撤退と最終手段(前半ガブネス王子視点)
「父上。ボクを呼んだのは何故ですかネ?」
「うむ。すまぬが、先程お前の配下達、戦場に行かせた者達に早急に撤退命令を下してほしいのだ」
「なんで急にそうなったんですかネ!?」
ガブネス王子はオルダニネス国王陛下に呼び出され王室にやってきた。ヨハネス達が王室に来る前に兵士達を送り込む報告をしていたのに、急に撤退だと言われて焦るガブネス王子。

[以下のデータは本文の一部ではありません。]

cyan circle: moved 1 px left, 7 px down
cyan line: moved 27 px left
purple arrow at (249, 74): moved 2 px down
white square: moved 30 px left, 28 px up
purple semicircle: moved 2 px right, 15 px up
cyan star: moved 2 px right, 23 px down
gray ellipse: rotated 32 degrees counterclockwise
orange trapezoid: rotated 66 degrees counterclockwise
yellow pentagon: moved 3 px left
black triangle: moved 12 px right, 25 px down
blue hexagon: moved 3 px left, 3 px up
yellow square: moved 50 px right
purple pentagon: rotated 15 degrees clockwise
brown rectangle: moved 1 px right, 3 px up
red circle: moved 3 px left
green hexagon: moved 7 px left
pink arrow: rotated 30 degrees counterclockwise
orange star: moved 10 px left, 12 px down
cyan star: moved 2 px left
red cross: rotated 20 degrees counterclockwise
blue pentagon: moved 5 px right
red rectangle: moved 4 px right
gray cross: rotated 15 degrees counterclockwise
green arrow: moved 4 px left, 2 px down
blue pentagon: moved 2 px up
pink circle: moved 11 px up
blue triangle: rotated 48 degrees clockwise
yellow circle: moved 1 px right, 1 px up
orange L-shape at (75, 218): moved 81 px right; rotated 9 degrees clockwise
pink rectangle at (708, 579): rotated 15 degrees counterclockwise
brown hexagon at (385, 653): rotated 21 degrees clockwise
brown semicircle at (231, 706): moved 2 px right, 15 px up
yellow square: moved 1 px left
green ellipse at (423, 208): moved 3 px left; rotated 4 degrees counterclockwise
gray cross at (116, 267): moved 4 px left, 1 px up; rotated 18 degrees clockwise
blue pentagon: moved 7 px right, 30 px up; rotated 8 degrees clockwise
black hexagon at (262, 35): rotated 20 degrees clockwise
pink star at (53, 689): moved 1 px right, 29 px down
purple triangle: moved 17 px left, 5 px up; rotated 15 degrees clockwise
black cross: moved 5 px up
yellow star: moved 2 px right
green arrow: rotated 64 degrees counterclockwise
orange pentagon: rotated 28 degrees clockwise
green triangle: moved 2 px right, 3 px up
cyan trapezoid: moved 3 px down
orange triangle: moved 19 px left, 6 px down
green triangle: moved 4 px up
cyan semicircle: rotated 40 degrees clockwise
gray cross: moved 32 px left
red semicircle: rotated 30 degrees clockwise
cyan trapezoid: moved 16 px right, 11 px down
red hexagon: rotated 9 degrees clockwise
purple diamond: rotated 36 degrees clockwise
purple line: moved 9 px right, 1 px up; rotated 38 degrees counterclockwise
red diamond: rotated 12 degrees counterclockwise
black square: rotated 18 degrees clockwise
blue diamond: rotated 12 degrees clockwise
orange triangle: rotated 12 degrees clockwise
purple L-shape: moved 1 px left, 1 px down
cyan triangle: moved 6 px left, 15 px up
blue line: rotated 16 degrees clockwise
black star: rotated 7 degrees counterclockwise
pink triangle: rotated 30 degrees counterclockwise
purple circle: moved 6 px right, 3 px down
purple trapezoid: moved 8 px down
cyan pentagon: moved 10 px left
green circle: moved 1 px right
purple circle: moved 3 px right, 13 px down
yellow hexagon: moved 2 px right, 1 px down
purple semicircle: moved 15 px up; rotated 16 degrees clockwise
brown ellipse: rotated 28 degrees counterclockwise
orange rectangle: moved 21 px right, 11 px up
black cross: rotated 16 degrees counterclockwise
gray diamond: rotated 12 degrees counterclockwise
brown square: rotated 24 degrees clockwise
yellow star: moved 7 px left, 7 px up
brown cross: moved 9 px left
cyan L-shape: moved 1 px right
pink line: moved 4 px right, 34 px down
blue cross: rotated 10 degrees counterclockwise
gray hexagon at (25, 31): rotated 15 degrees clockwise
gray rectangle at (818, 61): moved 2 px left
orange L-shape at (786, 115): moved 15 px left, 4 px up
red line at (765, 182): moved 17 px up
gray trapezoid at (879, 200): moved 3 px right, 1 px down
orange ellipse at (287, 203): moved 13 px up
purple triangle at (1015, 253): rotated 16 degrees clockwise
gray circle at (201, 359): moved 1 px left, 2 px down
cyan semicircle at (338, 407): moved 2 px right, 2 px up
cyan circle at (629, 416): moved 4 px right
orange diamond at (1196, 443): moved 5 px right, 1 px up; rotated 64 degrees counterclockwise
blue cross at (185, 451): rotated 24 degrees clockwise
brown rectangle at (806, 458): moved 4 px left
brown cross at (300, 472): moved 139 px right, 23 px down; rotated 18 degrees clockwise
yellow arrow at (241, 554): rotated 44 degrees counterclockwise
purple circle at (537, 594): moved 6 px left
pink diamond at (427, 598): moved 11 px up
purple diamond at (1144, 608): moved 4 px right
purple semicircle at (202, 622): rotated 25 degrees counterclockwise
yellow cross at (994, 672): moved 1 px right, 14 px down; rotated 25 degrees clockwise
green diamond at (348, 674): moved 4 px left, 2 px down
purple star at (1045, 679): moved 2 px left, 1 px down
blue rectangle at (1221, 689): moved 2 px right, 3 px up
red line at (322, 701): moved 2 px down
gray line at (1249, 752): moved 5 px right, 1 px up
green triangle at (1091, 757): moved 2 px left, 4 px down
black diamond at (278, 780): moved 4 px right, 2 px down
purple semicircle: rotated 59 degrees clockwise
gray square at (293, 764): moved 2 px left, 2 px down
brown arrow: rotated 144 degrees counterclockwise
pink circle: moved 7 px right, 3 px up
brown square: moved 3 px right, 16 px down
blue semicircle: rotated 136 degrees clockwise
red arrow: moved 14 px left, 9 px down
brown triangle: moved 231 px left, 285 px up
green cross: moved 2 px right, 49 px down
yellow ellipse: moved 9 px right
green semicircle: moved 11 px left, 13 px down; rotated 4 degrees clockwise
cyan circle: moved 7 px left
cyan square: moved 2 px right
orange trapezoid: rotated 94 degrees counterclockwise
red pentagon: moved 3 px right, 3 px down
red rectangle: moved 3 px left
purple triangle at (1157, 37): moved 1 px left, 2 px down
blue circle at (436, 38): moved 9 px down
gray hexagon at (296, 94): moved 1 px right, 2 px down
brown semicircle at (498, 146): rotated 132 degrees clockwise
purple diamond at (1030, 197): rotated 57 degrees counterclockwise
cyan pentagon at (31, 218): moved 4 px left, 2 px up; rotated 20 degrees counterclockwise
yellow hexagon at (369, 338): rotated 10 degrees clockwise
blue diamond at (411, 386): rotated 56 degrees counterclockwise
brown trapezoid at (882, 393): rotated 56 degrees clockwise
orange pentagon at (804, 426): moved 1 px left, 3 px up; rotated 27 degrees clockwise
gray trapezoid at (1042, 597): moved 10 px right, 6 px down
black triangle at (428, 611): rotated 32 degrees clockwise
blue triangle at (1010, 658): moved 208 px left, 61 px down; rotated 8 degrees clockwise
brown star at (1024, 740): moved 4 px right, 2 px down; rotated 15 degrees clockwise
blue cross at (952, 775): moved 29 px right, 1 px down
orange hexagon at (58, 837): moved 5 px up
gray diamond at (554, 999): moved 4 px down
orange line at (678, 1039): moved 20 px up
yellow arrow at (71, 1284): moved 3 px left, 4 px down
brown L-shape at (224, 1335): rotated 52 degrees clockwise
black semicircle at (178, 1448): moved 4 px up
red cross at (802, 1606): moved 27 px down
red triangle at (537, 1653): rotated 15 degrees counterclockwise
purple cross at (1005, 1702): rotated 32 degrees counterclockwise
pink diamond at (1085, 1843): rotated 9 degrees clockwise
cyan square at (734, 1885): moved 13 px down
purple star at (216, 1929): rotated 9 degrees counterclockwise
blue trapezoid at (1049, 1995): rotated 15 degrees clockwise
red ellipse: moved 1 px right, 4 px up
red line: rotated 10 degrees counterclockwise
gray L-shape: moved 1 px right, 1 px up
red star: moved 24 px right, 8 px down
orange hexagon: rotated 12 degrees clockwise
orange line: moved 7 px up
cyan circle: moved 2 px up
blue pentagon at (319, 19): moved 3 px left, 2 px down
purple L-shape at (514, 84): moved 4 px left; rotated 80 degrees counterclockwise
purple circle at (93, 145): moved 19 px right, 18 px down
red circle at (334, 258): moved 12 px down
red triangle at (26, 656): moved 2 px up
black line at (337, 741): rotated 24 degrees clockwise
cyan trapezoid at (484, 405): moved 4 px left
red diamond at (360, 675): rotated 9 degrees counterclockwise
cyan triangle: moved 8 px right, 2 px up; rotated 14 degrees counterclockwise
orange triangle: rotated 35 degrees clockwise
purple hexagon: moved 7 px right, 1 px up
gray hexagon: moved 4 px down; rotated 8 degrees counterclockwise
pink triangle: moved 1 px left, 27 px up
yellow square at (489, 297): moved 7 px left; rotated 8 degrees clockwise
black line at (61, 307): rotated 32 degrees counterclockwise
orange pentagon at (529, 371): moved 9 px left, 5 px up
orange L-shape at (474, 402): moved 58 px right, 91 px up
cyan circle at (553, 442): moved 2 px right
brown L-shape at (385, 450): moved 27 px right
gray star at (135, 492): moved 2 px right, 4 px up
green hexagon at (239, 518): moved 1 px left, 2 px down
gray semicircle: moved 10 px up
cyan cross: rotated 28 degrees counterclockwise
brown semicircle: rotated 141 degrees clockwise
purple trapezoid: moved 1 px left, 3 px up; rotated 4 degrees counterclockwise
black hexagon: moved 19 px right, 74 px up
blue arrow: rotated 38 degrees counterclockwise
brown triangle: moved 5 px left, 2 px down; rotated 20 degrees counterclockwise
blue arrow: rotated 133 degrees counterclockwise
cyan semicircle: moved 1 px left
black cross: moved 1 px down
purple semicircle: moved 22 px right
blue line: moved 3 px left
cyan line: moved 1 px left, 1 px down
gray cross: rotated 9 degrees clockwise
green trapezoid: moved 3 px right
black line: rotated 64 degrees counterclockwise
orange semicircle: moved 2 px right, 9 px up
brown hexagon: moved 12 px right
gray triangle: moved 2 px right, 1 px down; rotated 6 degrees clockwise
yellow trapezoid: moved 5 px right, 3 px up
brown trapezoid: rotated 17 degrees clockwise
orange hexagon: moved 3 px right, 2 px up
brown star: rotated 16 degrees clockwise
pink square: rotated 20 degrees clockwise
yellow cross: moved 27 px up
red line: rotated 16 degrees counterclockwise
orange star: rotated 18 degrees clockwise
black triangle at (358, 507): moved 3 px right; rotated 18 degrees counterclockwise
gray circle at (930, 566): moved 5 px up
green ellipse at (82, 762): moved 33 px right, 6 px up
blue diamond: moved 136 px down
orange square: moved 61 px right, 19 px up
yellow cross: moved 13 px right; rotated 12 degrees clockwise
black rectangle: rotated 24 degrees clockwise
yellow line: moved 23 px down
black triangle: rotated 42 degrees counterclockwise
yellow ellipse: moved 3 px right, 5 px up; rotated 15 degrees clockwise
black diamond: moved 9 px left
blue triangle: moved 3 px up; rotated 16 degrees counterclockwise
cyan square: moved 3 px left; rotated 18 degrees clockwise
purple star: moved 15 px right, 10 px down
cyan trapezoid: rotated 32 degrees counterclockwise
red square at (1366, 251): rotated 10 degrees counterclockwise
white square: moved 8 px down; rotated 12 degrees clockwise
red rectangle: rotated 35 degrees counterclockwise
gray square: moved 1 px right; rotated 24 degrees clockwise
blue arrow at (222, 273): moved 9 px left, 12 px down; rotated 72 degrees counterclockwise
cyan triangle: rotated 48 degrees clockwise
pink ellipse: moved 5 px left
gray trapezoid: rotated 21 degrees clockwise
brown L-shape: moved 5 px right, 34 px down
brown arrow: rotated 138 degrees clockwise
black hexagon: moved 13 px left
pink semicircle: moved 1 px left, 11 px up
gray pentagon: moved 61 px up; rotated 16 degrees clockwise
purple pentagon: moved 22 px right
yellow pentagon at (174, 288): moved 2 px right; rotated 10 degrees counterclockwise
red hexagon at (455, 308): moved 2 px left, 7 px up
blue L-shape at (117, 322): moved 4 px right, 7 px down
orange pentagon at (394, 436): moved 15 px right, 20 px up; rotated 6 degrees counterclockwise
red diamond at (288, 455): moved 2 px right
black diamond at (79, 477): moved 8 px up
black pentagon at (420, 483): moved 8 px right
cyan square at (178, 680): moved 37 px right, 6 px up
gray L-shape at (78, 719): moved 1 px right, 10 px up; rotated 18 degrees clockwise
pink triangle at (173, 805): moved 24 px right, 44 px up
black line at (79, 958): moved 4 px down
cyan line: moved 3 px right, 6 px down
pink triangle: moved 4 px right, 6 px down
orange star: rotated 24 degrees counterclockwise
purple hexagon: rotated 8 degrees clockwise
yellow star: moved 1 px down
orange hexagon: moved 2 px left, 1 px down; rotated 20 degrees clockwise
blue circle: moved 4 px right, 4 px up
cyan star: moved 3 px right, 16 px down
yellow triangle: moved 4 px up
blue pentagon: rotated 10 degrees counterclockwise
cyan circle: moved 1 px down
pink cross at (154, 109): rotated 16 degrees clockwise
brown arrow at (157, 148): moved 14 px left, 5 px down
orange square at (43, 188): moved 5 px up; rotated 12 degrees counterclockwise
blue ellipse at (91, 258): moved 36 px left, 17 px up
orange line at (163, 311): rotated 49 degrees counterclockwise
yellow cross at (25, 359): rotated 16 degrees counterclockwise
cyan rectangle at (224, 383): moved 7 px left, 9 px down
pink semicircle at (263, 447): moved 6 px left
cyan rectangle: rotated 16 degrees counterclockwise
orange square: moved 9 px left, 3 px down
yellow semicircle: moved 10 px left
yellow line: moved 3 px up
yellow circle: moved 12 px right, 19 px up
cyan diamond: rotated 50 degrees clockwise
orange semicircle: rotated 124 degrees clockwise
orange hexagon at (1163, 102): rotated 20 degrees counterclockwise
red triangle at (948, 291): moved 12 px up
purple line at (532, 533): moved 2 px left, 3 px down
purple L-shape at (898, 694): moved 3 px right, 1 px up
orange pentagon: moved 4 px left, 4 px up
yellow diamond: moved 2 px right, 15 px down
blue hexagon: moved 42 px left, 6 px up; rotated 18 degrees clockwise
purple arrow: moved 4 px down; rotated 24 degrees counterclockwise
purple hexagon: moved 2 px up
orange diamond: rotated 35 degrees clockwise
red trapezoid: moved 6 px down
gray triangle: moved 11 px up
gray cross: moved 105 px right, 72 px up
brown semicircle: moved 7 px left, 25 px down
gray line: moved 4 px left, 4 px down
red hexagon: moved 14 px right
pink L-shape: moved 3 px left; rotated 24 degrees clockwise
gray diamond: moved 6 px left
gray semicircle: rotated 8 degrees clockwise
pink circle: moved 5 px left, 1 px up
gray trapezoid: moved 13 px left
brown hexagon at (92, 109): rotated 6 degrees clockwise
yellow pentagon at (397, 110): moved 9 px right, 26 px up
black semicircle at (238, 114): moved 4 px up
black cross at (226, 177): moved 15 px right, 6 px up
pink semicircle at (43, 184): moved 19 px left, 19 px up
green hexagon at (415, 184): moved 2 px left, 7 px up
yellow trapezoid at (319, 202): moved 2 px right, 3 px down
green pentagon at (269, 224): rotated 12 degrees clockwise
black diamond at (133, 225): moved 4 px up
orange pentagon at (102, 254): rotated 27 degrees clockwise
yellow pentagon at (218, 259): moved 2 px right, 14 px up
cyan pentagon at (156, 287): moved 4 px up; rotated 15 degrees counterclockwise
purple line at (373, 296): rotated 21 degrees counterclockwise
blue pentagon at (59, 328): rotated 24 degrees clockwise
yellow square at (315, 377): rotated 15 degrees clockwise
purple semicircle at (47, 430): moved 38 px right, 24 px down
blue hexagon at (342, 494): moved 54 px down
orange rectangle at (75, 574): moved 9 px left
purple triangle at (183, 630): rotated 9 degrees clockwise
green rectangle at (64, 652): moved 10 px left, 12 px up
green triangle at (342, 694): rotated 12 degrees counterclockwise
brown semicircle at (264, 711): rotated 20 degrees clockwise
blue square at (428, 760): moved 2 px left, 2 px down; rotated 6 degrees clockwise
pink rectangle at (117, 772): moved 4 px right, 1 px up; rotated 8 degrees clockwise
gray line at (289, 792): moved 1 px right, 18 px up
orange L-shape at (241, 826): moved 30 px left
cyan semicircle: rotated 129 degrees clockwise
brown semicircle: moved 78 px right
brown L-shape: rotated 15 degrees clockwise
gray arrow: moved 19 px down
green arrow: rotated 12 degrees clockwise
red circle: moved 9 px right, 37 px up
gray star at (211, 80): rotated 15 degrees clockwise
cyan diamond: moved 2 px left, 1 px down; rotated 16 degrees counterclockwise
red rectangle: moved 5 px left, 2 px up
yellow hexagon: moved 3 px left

「すまぬな、フリザスが地下牢から出て先程ヨハネス達と話をしている最中に此処へ来おった」
「ネ!?」
「本来ならばヨハネス一味とお前たちの兵が共闘し迎え撃てば勝機が上がると推測して互いの部隊を出陣することを願った。しかし、フリザスが出陣するとなると話は変わってくる」
「なんでですかネ!?」
ガブネス王子は自分の功績のためだけに高い金を払ってまで戦争を起こすという茶番を作り出した張本人。
しかし、目的の手柄を掴むどころか、他人に横取りされてしまうと思うと焦っていた。
「フリザスは王都でも最大規模の鉄壁の牢を破り此処へ来た。そのような者に加えて剣聖クレア殿やレイス君までおるからな。まず負けることはないと私は推測する。それに、フリザスの過去の経緯から考えても、お前の兵士達に危害が及ぶ可能性もあるのだ」
「わかりましたネ……」
ガブネス王子は魔道具通信トランシーバーを使って現場にいる兵士隊に渋々撤退を命じることになった。しかし、ガブネスが素直に従い、早急な撤退を命じた理由は他にもあった。
──こうなったら、最後の手段なんだネ……。
何をやっても失敗ばかりするガブネス王子は、王子としての立場も考えられない程に理性が壊れ始めた。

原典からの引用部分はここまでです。